We’re delighted to share the first chapter of Meet Me In Hawaii by the stunning Georgia Toffolo. This book explores themes of friendship, romance, loss and new beginnings all in the beautiful setting of Hawaii. Read on and let us know what you think!

*

Malie Pukui closed her eyes and raised her head to the setting sun. She took a long, soothing breath and smoothed her corkscrew curls back from her face, holding her hands either side of her head

as she bobbed on the surfboard and let the water lap around her knees. This was her favourite time of day. This and dawn. When it felt as though it was just her, her board and the beautiful ocean…

Peace. Calm. Tranquillity.

No expectations, no nothing.

Just me, she thought, me and Koa, against the world.

A bark from the deserted shoreline told her that wasn’t quite true. She had Nalu, her four-legged friend and the surf school’s honorary mascot with her. But he didn’t encroach on this time.

She’d chosen this stretch of beach because it was secluded by the natural flora that had overtaken the public access long ago. It meant she was free to surf in peace, free to reconnect with her late brother and take time out from her full-on schedule.

There was no need to put on a front, no need to be anyone but herself.

She lowered her hands to her board and turned to look at Nalu now, playing in the swash, his tail wagging as he pranced back and forth.

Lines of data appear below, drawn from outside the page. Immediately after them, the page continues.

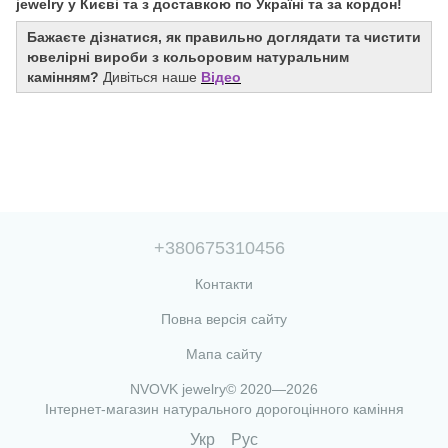
jewelry у Києві та з доставкою по Україні та за кордон!
Бажаєте дізнатися, як правильно доглядати та чистити
ювелірні вироби з кольоровим натуральним
камінням?
Дивіться наше
Відео
+380675310456
Контакти
Повна версія сайту
Мапа сайту
NVOVK jewelry© 2020—2026
Інтернет-магазин натурального дорогоцінного каміння
Укр
Рус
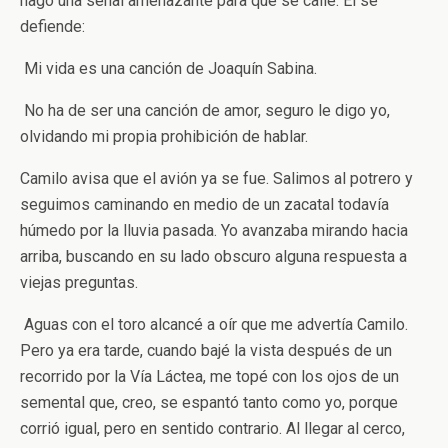
hago una señal amenazante para que se calle. El se
defiende:
­ Mi vida es una canción de Joaquín Sabina.
­ No ha de ser una canción de amor, seguro ­le digo yo,
olvidando mi propia prohibición de hablar.
Camilo avisa que el avión ya se fue. Salimos al potrero y
seguimos caminando en medio de un zacatal todavía
húmedo por la lluvia pasada. Yo avanzaba mirando hacia
arriba, buscando en su lado obscuro alguna respuesta a
viejas preguntas.
­ Aguas con el toro ­alcancé a oír que me advertía Camilo.
Pero ya era tarde, cuando bajé la vista después de un
recorrido por la Vía Láctea, me topé con los ojos de un
semental que, creo, se espantó tanto como yo, porque
corrió igual, pero en sentido contrario. Al llegar al cerco,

‘I’ll be back soon,’ she called out. And she would, really soon.

Just a few more minutes, one more perfect wave and she would paddle back in. She had a function to attend after all. A function that was important if her charity work was to grow and flourish like she hoped.

Still, she didn’t feel ready to be that perfect face again. To smile and be polite, to laugh and be merry with those that held the purse strings and likely didn’t do anything unless it rewarded them financially to do so. And she knew she had a mouth on her, that keeping it tight-lipped would be a challenge, but she’d do it if it meant she could help more people. People like her friend Zoe.

Now she smiled. The memory of seeing Zoe and her two other besties – Lils and Victoria – back in England last week. Learning of V’s engagement, a real bona fide one, and not the pretend shebang it had started out as. It had been lovely and had certainly taken some of the sting out of Christmas with her parents.

One week back in Hawaii and the strain of it was still hanging over her like a cold she couldn’t shake. And maybe that was the real reason she was sticking it out with the waves when she should be back at the apartment preening for tonight’s cocktail party.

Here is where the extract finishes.